WHAT THE EXERCISE ASKS:
A complete response lists each line of the data below that includes the word "sound".

RECORD SET:
--------------------------------------------------

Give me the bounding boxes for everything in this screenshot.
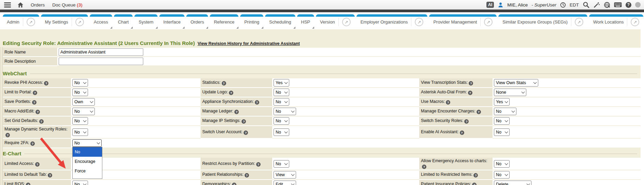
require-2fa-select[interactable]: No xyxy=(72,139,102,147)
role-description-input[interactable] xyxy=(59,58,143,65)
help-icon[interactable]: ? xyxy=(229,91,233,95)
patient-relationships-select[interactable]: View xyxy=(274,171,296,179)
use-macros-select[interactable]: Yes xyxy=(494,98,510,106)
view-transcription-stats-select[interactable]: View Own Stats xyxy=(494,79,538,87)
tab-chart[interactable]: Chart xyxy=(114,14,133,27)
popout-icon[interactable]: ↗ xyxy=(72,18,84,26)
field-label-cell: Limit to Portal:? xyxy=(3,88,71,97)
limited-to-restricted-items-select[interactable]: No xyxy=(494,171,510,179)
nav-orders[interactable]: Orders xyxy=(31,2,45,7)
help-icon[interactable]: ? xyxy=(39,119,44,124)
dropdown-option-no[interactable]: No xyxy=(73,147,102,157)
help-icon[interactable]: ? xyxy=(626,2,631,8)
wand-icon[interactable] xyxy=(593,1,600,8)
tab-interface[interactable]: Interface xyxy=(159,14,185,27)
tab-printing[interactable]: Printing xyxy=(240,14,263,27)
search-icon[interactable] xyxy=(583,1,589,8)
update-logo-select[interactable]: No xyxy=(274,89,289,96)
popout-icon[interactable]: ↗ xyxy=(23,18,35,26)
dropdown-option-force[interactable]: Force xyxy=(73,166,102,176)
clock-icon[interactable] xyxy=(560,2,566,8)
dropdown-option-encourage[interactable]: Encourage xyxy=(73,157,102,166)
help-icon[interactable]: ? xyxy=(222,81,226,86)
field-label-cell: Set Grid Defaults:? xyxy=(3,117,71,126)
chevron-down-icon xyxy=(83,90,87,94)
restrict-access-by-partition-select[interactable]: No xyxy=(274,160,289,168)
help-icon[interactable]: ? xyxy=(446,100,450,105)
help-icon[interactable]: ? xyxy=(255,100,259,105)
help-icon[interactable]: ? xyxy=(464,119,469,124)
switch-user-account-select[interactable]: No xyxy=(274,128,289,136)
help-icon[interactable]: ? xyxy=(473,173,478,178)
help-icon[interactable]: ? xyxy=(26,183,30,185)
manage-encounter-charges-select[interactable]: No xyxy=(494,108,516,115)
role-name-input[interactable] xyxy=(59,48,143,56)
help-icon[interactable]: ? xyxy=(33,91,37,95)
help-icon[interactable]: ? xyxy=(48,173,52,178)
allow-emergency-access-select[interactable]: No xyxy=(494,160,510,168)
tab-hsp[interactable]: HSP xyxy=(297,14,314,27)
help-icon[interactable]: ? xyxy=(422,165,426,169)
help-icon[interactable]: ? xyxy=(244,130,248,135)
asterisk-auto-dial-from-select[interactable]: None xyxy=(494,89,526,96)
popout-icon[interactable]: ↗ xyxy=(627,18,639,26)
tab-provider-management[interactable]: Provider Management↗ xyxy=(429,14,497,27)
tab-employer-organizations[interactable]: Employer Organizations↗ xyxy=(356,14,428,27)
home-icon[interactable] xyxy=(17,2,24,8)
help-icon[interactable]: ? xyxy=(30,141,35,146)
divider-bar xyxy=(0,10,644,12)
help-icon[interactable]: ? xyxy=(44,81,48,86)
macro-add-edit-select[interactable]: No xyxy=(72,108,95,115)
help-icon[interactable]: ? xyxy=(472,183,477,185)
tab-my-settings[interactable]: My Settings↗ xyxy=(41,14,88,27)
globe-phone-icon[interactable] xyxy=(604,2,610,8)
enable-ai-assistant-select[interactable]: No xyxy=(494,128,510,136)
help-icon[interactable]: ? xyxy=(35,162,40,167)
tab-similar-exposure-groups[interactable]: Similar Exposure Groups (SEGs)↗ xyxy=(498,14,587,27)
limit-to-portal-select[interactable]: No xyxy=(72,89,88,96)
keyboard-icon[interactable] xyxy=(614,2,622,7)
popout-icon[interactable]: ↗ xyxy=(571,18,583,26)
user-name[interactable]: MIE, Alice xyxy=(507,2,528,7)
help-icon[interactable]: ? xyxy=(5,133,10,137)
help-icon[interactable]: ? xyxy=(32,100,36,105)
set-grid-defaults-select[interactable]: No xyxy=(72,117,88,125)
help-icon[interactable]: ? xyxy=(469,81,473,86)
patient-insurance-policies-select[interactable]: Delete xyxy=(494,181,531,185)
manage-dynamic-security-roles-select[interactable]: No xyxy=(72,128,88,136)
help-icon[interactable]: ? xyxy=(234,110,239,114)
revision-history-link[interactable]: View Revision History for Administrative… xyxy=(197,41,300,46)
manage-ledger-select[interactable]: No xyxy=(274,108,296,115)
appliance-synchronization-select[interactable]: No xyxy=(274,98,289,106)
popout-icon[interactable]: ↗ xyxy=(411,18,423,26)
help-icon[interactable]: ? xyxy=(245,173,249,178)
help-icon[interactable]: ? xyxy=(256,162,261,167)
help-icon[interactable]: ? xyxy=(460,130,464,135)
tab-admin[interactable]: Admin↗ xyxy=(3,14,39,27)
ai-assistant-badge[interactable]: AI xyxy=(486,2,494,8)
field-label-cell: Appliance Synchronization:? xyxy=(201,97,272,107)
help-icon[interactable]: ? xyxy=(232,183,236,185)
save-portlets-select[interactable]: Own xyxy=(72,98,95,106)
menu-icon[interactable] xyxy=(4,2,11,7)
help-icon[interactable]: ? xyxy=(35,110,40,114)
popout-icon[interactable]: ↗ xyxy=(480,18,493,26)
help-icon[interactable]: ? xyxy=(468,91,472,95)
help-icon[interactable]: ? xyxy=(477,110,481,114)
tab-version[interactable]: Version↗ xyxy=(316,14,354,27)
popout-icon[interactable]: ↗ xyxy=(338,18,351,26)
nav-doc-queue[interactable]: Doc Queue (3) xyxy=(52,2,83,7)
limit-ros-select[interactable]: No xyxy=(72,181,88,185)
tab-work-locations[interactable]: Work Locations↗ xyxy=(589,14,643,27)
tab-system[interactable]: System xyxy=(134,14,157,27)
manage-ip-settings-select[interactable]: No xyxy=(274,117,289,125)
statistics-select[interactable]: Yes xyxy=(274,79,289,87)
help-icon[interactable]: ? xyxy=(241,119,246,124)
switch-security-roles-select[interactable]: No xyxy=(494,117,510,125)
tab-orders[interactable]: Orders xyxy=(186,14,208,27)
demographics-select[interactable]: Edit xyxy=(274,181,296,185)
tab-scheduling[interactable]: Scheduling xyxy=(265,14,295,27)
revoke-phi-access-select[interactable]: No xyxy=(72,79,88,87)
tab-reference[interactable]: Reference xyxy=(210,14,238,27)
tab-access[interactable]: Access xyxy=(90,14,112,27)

--------------------------------------------------

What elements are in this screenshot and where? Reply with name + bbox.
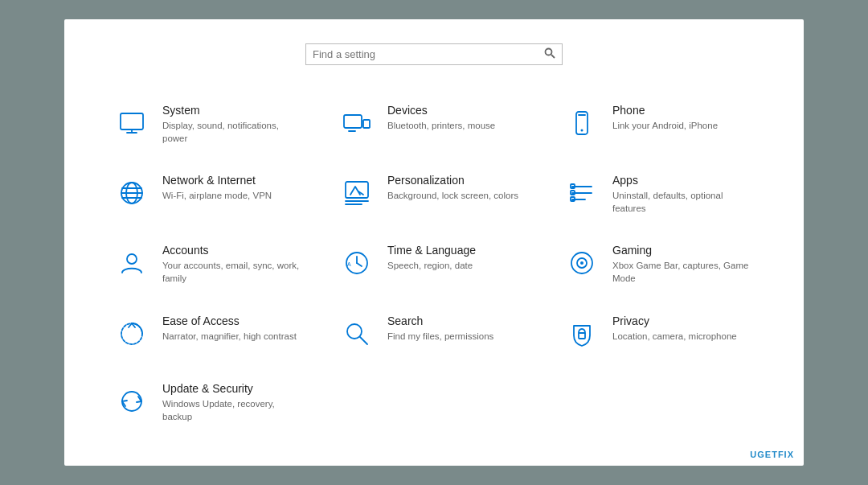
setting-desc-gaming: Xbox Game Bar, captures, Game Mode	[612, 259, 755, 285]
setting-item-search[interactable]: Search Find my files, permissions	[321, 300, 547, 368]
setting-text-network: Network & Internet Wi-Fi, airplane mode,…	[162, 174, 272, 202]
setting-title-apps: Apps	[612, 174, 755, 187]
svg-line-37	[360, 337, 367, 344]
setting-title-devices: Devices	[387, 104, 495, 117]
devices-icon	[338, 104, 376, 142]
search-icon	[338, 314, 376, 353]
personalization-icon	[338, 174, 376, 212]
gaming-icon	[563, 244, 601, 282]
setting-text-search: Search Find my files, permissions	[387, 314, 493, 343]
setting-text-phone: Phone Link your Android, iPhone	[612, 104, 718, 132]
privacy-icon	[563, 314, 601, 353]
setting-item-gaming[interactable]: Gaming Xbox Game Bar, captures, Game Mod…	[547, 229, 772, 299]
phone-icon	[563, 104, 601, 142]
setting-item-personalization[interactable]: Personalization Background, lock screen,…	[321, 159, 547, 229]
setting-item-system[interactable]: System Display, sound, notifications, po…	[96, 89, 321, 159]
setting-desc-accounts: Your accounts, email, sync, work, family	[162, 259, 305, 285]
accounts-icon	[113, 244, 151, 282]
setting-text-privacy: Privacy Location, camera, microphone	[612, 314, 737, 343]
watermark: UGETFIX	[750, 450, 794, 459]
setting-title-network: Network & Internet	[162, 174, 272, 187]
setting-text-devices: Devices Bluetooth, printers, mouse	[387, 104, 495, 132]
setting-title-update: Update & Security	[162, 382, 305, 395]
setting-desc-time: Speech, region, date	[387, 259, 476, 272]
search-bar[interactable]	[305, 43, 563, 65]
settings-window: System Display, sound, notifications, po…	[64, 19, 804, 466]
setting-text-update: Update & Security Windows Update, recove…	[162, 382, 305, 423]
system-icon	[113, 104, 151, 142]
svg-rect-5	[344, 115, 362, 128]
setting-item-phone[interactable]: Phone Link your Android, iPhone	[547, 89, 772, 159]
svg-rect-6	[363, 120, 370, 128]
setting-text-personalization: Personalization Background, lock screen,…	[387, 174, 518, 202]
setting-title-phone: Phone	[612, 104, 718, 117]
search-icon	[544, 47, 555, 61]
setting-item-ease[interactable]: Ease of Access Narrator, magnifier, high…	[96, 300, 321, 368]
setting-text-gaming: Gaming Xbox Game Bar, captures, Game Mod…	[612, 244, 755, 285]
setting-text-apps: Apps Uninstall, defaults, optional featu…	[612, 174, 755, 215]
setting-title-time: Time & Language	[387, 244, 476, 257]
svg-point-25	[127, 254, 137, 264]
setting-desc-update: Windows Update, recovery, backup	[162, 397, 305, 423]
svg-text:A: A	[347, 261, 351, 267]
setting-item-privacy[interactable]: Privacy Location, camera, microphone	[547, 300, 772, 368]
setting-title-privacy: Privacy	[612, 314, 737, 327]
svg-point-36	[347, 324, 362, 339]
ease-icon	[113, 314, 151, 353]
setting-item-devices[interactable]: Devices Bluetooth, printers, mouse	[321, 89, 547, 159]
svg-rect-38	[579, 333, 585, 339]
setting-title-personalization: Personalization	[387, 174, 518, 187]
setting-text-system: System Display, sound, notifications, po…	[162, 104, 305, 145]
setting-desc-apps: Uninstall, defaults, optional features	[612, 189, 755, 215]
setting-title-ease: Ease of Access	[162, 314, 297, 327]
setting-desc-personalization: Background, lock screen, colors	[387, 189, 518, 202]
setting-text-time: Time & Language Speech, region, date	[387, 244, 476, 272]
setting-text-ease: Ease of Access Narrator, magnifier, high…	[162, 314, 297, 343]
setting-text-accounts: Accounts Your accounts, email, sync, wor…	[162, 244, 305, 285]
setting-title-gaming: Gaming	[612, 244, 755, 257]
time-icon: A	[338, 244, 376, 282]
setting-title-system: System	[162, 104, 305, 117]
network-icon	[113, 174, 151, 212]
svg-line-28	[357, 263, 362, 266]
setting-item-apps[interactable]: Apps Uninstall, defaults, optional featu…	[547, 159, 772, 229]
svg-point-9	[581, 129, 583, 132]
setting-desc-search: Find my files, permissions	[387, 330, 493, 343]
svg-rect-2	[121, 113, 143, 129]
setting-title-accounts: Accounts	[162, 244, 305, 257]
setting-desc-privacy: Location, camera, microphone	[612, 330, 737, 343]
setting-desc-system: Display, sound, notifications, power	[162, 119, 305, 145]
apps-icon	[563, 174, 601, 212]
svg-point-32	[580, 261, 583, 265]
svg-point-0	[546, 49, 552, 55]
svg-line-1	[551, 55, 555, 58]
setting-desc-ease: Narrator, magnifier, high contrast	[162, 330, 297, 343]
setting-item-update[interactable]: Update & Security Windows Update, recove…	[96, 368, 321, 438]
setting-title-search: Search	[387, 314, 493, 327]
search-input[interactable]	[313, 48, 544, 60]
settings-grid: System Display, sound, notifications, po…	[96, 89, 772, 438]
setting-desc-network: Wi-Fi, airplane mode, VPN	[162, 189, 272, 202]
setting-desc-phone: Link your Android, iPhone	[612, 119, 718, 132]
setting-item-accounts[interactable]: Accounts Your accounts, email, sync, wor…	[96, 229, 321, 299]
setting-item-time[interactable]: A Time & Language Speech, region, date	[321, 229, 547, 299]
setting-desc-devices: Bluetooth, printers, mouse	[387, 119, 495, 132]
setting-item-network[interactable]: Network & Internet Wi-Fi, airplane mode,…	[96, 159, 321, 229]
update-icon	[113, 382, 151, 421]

--------------------------------------------------

SOLUTION FOR THIS PROBLEM:
setting-item-system[interactable]: System Display, sound, notifications, po…	[96, 89, 321, 159]
settings-window: System Display, sound, notifications, po…	[64, 19, 804, 466]
setting-text-system: System Display, sound, notifications, po…	[162, 104, 305, 145]
setting-desc-system: Display, sound, notifications, power	[162, 119, 305, 145]
settings-grid: System Display, sound, notifications, po…	[96, 89, 772, 438]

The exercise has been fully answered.